Rendered page images:
....

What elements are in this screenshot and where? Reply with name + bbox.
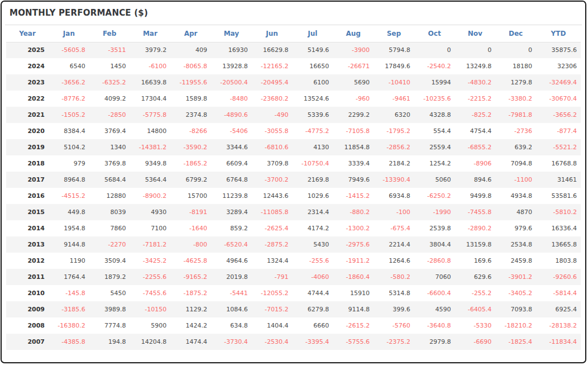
value-cell-apr: -8065.8 <box>170 58 211 74</box>
year-cell: 2020 <box>6 123 49 139</box>
value-cell-feb: 1879.2 <box>89 269 130 285</box>
value-cell-jun: -11085.8 <box>252 204 293 220</box>
value-cell-dec: 7093.8 <box>495 301 536 317</box>
value-cell-oct: -2540.2 <box>414 58 455 74</box>
value-cell-jan: -145.8 <box>49 285 89 301</box>
value-cell-jan: -3656.2 <box>49 74 89 91</box>
value-cell-sep: -5760 <box>374 317 414 334</box>
year-cell: 2017 <box>6 172 49 188</box>
value-cell-mar: -7455.6 <box>130 285 171 301</box>
table-header-row: YearJanFebMarAprMayJunJulAugSepOctNovDec… <box>6 25 581 42</box>
value-cell-jan: -4385.8 <box>49 334 89 350</box>
value-cell-nov: -8906 <box>455 155 496 172</box>
value-cell-apr: -11955.6 <box>170 74 211 91</box>
value-cell-mar: -3425.2 <box>130 253 171 269</box>
value-cell-jul: 6660 <box>293 317 333 334</box>
value-cell-oct: 4590 <box>414 301 455 317</box>
year-cell: 2009 <box>6 301 49 317</box>
value-cell-ytd: -30670.4 <box>536 91 581 107</box>
value-cell-feb: -2270 <box>89 236 130 253</box>
value-cell-sep: -2375.2 <box>374 334 414 350</box>
value-cell-apr: -3590.2 <box>170 139 211 155</box>
value-cell-apr: 409 <box>170 42 211 58</box>
value-cell-aug: -1415.2 <box>333 188 374 204</box>
value-cell-oct: 4328.8 <box>414 107 455 123</box>
value-cell-feb: 3509.4 <box>89 253 130 269</box>
value-cell-jul: -10750.4 <box>293 155 333 172</box>
value-cell-oct: 2979.8 <box>414 334 455 350</box>
column-header-oct: Oct <box>414 25 455 42</box>
year-cell: 2016 <box>6 188 49 204</box>
column-header-feb: Feb <box>89 25 130 42</box>
value-cell-may: 11239.8 <box>211 188 252 204</box>
value-cell-oct: -1990 <box>414 204 455 220</box>
value-cell-aug: 15910 <box>333 285 374 301</box>
value-cell-apr: -8266 <box>170 123 211 139</box>
year-cell: 2013 <box>6 236 49 253</box>
value-cell-jun: -3055.8 <box>252 123 293 139</box>
value-cell-dec: 4870 <box>495 204 536 220</box>
value-cell-feb: 3769.4 <box>89 123 130 139</box>
value-cell-ytd: 16768.8 <box>536 155 581 172</box>
value-cell-ytd: -5521.2 <box>536 139 581 155</box>
table-row-2011: 20111764.41879.2-2255.6-9165.22019.8-791… <box>6 269 581 285</box>
value-cell-ytd: -5814.4 <box>536 285 581 301</box>
value-cell-aug: 11854.8 <box>333 139 374 155</box>
value-cell-ytd: 35875.6 <box>536 42 581 58</box>
value-cell-may: 1084.6 <box>211 301 252 317</box>
value-cell-apr: 1589.8 <box>170 91 211 107</box>
value-cell-mar: 5364.4 <box>130 172 171 188</box>
value-cell-jan: 6540 <box>49 58 89 74</box>
value-cell-nov: 13249.8 <box>455 58 496 74</box>
value-cell-feb: -3511 <box>89 42 130 58</box>
value-cell-jul: 2169.8 <box>293 172 333 188</box>
value-cell-nov: -6855.2 <box>455 139 496 155</box>
value-cell-feb: -2850 <box>89 107 130 123</box>
value-cell-jan: -1505.2 <box>49 107 89 123</box>
value-cell-jun: -791 <box>252 269 293 285</box>
value-cell-mar: 5900 <box>130 317 171 334</box>
value-cell-dec: 4934.8 <box>495 188 536 204</box>
table-row-2016: 2016-4515.212880-8900.21570011239.812443… <box>6 188 581 204</box>
table-row-2019: 20195104.21340-14381.2-3590.23344.6-6810… <box>6 139 581 155</box>
value-cell-may: -6520.4 <box>211 236 252 253</box>
table-row-2024: 202465401450-6100-8065.813928.8-12165.21… <box>6 58 581 74</box>
value-cell-oct: 7060 <box>414 269 455 285</box>
value-cell-feb: 3989.8 <box>89 301 130 317</box>
value-cell-jun: -12055.2 <box>252 285 293 301</box>
year-cell: 2024 <box>6 58 49 74</box>
value-cell-mar: -8900.2 <box>130 188 171 204</box>
value-cell-aug: -2975.6 <box>333 236 374 253</box>
year-cell: 2012 <box>6 253 49 269</box>
value-cell-jan: 8964.8 <box>49 172 89 188</box>
value-cell-sep: 6934.8 <box>374 188 414 204</box>
column-header-apr: Apr <box>170 25 211 42</box>
value-cell-jul: 5430 <box>293 236 333 253</box>
value-cell-mar: -6100 <box>130 58 171 74</box>
value-cell-mar: -10150 <box>130 301 171 317</box>
value-cell-mar: -5775.8 <box>130 107 171 123</box>
value-cell-jul: 5149.6 <box>293 42 333 58</box>
value-cell-jul: 5339.6 <box>293 107 333 123</box>
value-cell-oct: 0 <box>414 42 455 58</box>
value-cell-may: -5406 <box>211 123 252 139</box>
table-row-2023: 2023-3656.2-6325.216639.8-11955.6-20500.… <box>6 74 581 91</box>
value-cell-feb: 1340 <box>89 139 130 155</box>
value-cell-sep: -10410 <box>374 74 414 91</box>
value-cell-sep: -13390.4 <box>374 172 414 188</box>
value-cell-may: 2019.8 <box>211 269 252 285</box>
value-cell-dec: 0 <box>495 42 536 58</box>
value-cell-oct: -3640.8 <box>414 317 455 334</box>
column-header-dec: Dec <box>495 25 536 42</box>
value-cell-sep: 2184.2 <box>374 155 414 172</box>
value-cell-jul: -3395.4 <box>293 334 333 350</box>
value-cell-mar: 17304.4 <box>130 91 171 107</box>
table-row-2007: 2007-4385.8194.814204.81474.4-3730.4-253… <box>6 334 581 350</box>
column-header-jun: Jun <box>252 25 293 42</box>
year-cell: 2010 <box>6 285 49 301</box>
value-cell-oct: 2539.8 <box>414 220 455 236</box>
value-cell-oct: 554.4 <box>414 123 455 139</box>
value-cell-nov: 629.6 <box>455 269 496 285</box>
value-cell-sep: 5794.8 <box>374 42 414 58</box>
value-cell-aug: -3900 <box>333 42 374 58</box>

....

**DIRECTIONS FOR THIS TASK:** Go through the entries above and print each one exactly, minus the pictures.

**TASK RESULT:**
What elements are in this screenshot and where? Reply with name + bbox.
value-cell-apr: -8065.8 <box>170 58 211 74</box>
year-cell: 2020 <box>6 123 49 139</box>
value-cell-feb: 1879.2 <box>89 269 130 285</box>
value-cell-jun: -11085.8 <box>252 204 293 220</box>
value-cell-dec: 7093.8 <box>495 301 536 317</box>
value-cell-oct: -2540.2 <box>414 58 455 74</box>
value-cell-jan: -145.8 <box>49 285 89 301</box>
value-cell-jan: -3656.2 <box>49 74 89 91</box>
value-cell-sep: -5760 <box>374 317 414 334</box>
year-cell: 2017 <box>6 172 49 188</box>
value-cell-mar: -7455.6 <box>130 285 171 301</box>
table-header-row: YearJanFebMarAprMayJunJulAugSepOctNovDec… <box>6 25 581 42</box>
value-cell-jan: -4385.8 <box>49 334 89 350</box>
value-cell-nov: -8906 <box>455 155 496 172</box>
value-cell-apr: -11955.6 <box>170 74 211 91</box>
value-cell-mar: -3425.2 <box>130 253 171 269</box>
value-cell-jul: 6660 <box>293 317 333 334</box>
value-cell-oct: 4590 <box>414 301 455 317</box>
year-cell: 2009 <box>6 301 49 317</box>
value-cell-ytd: -30670.4 <box>536 91 581 107</box>
value-cell-feb: -2270 <box>89 236 130 253</box>
value-cell-sep: -2375.2 <box>374 334 414 350</box>
value-cell-apr: -3590.2 <box>170 139 211 155</box>
value-cell-apr: 409 <box>170 42 211 58</box>
value-cell-aug: -1415.2 <box>333 188 374 204</box>
value-cell-oct: 4328.8 <box>414 107 455 123</box>
value-cell-feb: 3509.4 <box>89 253 130 269</box>
value-cell-jul: -10750.4 <box>293 155 333 172</box>
value-cell-oct: 2979.8 <box>414 334 455 350</box>
column-header-oct: Oct <box>414 25 455 42</box>
year-cell: 2016 <box>6 188 49 204</box>
column-header-feb: Feb <box>89 25 130 42</box>
value-cell-may: 11239.8 <box>211 188 252 204</box>
value-cell-oct: -1990 <box>414 204 455 220</box>
value-cell-aug: 15910 <box>333 285 374 301</box>
value-cell-apr: -8266 <box>170 123 211 139</box>
year-cell: 2013 <box>6 236 49 253</box>
value-cell-jun: -3055.8 <box>252 123 293 139</box>
value-cell-dec: 4870 <box>495 204 536 220</box>
value-cell-feb: 3769.4 <box>89 123 130 139</box>
value-cell-ytd: 16768.8 <box>536 155 581 172</box>
value-cell-ytd: -5521.2 <box>536 139 581 155</box>
table-row-2011: 20111764.41879.2-2255.6-9165.22019.8-791… <box>6 269 581 285</box>
value-cell-ytd: -5814.4 <box>536 285 581 301</box>
value-cell-aug: 11854.8 <box>333 139 374 155</box>
value-cell-ytd: 35875.6 <box>536 42 581 58</box>
value-cell-may: 1084.6 <box>211 301 252 317</box>
value-cell-apr: 1589.8 <box>170 91 211 107</box>
value-cell-mar: 5364.4 <box>130 172 171 188</box>
value-cell-jan: 6540 <box>49 58 89 74</box>
value-cell-nov: 13249.8 <box>455 58 496 74</box>
value-cell-feb: -3511 <box>89 42 130 58</box>
value-cell-jul: 2169.8 <box>293 172 333 188</box>
value-cell-nov: -6855.2 <box>455 139 496 155</box>
value-cell-feb: -2850 <box>89 107 130 123</box>
value-cell-jan: -1505.2 <box>49 107 89 123</box>
value-cell-jun: -791 <box>252 269 293 285</box>
value-cell-mar: 5900 <box>130 317 171 334</box>
value-cell-dec: 4934.8 <box>495 188 536 204</box>
table-row-2016: 2016-4515.212880-8900.21570011239.812443… <box>6 188 581 204</box>
table-row-2019: 20195104.21340-14381.2-3590.23344.6-6810… <box>6 139 581 155</box>
value-cell-may: -6520.4 <box>211 236 252 253</box>
table-row-2024: 202465401450-6100-8065.813928.8-12165.21… <box>6 58 581 74</box>
value-cell-oct: 7060 <box>414 269 455 285</box>
value-cell-feb: 3989.8 <box>89 301 130 317</box>
value-cell-jun: -12055.2 <box>252 285 293 301</box>
year-cell: 2024 <box>6 58 49 74</box>
value-cell-mar: -8900.2 <box>130 188 171 204</box>
value-cell-aug: -2975.6 <box>333 236 374 253</box>
year-cell: 2012 <box>6 253 49 269</box>
value-cell-jan: 8964.8 <box>49 172 89 188</box>
value-cell-sep: 6934.8 <box>374 188 414 204</box>
column-header-apr: Apr <box>170 25 211 42</box>
value-cell-jul: 5430 <box>293 236 333 253</box>
value-cell-mar: -6100 <box>130 58 171 74</box>
value-cell-mar: -10150 <box>130 301 171 317</box>
value-cell-mar: -5775.8 <box>130 107 171 123</box>
value-cell-jul: 5149.6 <box>293 42 333 58</box>
value-cell-jul: 5339.6 <box>293 107 333 123</box>
value-cell-oct: 0 <box>414 42 455 58</box>
value-cell-may: -5406 <box>211 123 252 139</box>
table-row-2023: 2023-3656.2-6325.216639.8-11955.6-20500.… <box>6 74 581 91</box>
value-cell-feb: 1340 <box>89 139 130 155</box>
value-cell-sep: -10410 <box>374 74 414 91</box>
value-cell-sep: -13390.4 <box>374 172 414 188</box>
value-cell-may: 2019.8 <box>211 269 252 285</box>
value-cell-dec: 0 <box>495 42 536 58</box>
value-cell-oct: -3640.8 <box>414 317 455 334</box>
column-header-dec: Dec <box>495 25 536 42</box>
value-cell-sep: 2184.2 <box>374 155 414 172</box>
value-cell-jul: -3395.4 <box>293 334 333 350</box>
value-cell-mar: 17304.4 <box>130 91 171 107</box>
table-row-2007: 2007-4385.8194.814204.81474.4-3730.4-253… <box>6 334 581 350</box>
column-header-jun: Jun <box>252 25 293 42</box>
year-cell: 2010 <box>6 285 49 301</box>
value-cell-oct: 2539.8 <box>414 220 455 236</box>
value-cell-oct: 554.4 <box>414 123 455 139</box>
value-cell-nov: 629.6 <box>455 269 496 285</box>
value-cell-sep: 5794.8 <box>374 42 414 58</box>
value-cell-aug: -3900 <box>333 42 374 58</box>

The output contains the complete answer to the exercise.